17 Jan, 2013 @ 10:00
2 mins read

In with the new – same as the old!

Margaret Thatcher e

MOST of you probably felt quietly optimistic as you spent the first hours of 2013 swigging cheap cava and cramming in 12 grapes in an effort to appease the Economic Gods.

Prime Minister Rajoy however was quick to deflate any slight bubble of hope the country generally might have had for the year ahead.

It came after he asked for ‘comprehension and solidarity’ from the populus while his government continued to implement painful reforms.

During his review-of-the-year address (or Spain’s end-of-term report, if you like) he insisted he wouldn’t ask for more patience ‘because Spaniards have given too much already’.

Nor would he ask for ‘blind’ confidence… ‘because politicians owe the people a daily dosage of scrutiny’.

“But I am going to ask them for comprehension and solidarity,” he added.

He insisted that without the PP reforms, the situation would be ‘intolerable’ with a public deficit over 11% of GDP. “And who would lend us money under that situation?” he asked. “It is better that we don’t think about that.”

He also said there were no plans to revise the cost-cutting measures for the regions, despite pleas from cash-strapped administrations.

So it looks like even more belt-tightening for most of us in 2013. And as Headmaster Rajoy says “we must all try harder” and then hands out E’s all round.

Storm the Rock

Recently released Cabinet papers reveal that the Spanish media’s support for Argentina’s invasion of the Falkland Islands in 1982 raised Margaret Thatcher’s fears that rogue elements within the Spanish military might try to seize Gibraltar, prompting her to increase security on the Rock.

Five days after Argentina’s military junta invaded the Falklands, Thatcher called for an ‘urgent assessment’ of Britain’s ability to defend Gibraltar, prompted in part by the ‘jubilant reaction’ to the invasion in the Spanish press.

Then during the conflict there was further suggestion that the Spanish military might launch an attack.

At the beginning of June, as the war was reaching a decisive stage, the Foreign Office received a message from Spanish Foreign Minister José Pedro Pérez-Llorca y Rodrigo, warning of the “possible danger of action against Gibraltar by pro-Argentine elements.”

This prompted The Iron Lady to write: “Are we READY should such an invasion occur?” An answer we have not yet seen.

In secret evidence to the Franks inquiry into the Falklands crisis later that year, Thatcher admitted that the threat to Gibraltar had left her living “on a knife edge.”
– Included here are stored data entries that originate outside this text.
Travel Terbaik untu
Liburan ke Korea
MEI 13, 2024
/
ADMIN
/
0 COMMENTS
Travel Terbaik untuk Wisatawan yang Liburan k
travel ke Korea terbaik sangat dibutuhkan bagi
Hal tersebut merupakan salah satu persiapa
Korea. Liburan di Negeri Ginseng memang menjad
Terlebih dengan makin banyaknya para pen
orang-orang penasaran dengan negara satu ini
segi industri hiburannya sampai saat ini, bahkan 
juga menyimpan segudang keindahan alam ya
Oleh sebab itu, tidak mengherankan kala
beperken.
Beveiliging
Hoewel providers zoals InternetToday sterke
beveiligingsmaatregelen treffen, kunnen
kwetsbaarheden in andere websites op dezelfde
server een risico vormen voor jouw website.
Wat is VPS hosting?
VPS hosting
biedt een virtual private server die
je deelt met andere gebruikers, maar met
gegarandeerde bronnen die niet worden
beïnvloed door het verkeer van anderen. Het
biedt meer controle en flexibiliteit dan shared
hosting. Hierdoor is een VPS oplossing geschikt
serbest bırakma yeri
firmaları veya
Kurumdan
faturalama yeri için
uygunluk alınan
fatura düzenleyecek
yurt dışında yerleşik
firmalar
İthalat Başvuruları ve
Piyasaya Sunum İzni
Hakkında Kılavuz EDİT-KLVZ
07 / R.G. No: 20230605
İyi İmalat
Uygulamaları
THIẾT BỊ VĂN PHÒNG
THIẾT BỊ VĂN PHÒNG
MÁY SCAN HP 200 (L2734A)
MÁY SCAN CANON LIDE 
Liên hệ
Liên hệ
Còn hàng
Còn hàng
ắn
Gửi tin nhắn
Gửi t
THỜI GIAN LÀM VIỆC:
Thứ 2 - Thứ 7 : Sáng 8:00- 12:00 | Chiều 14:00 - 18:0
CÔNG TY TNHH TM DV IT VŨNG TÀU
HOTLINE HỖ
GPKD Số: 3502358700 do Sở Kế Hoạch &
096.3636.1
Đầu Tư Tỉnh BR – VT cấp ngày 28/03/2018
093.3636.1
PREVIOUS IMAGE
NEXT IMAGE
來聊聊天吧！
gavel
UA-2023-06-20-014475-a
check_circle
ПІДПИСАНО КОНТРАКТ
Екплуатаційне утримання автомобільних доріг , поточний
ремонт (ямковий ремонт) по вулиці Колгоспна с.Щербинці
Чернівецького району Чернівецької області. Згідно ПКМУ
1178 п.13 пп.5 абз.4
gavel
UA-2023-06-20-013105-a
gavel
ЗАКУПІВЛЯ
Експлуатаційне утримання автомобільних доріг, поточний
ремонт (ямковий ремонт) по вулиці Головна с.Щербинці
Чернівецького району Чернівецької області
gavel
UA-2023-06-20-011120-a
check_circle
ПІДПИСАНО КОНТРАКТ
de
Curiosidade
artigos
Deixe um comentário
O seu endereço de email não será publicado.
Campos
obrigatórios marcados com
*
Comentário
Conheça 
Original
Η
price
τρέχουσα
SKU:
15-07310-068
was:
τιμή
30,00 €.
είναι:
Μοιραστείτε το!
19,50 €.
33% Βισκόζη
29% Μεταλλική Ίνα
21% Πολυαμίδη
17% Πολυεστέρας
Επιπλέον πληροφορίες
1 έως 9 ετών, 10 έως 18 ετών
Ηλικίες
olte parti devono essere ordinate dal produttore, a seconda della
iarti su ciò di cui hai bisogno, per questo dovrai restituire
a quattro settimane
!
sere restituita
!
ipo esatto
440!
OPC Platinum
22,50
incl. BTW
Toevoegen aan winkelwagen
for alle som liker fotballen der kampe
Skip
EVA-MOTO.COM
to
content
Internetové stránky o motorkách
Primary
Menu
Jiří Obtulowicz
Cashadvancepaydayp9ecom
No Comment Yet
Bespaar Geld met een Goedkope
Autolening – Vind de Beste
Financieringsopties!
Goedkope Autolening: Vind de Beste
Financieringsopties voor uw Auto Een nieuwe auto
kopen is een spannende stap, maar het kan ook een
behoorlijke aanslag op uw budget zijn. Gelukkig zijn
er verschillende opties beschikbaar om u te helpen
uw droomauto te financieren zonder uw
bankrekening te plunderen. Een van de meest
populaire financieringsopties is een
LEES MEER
It is all so very different now, with the joke often doing the rounds that Spain will give up all claims to the Rock if it can have Marbella back from the British.

Lights, Camera, Impossible

I’m a big film fan and really enjoyed Skyfall though I did think that Judy Dench and Albert Finney stumbling around the Highlands while bullets exploded around them was more like a Saga day trip gone horribly wrong.

I like my Bonds to have Brazilian Babes.

That aside I was delighted to see Spanish films achieve their biggest share of the Spanish box office in 27 years in 2012 with 17.9% percent.

The truth however, is that most of this total comes from Juan Antonio Bayona’s English-language tsunami film The Impossible, starring Ewan McGregor and Naomi Watts, which racked up €40.5 million at the box office and attracted 5.8 million people to the cinemas.

The next film I’m going to see, by the way, is The Hobbit. But I’m going to see it in French, where it’s called “L’obbit”!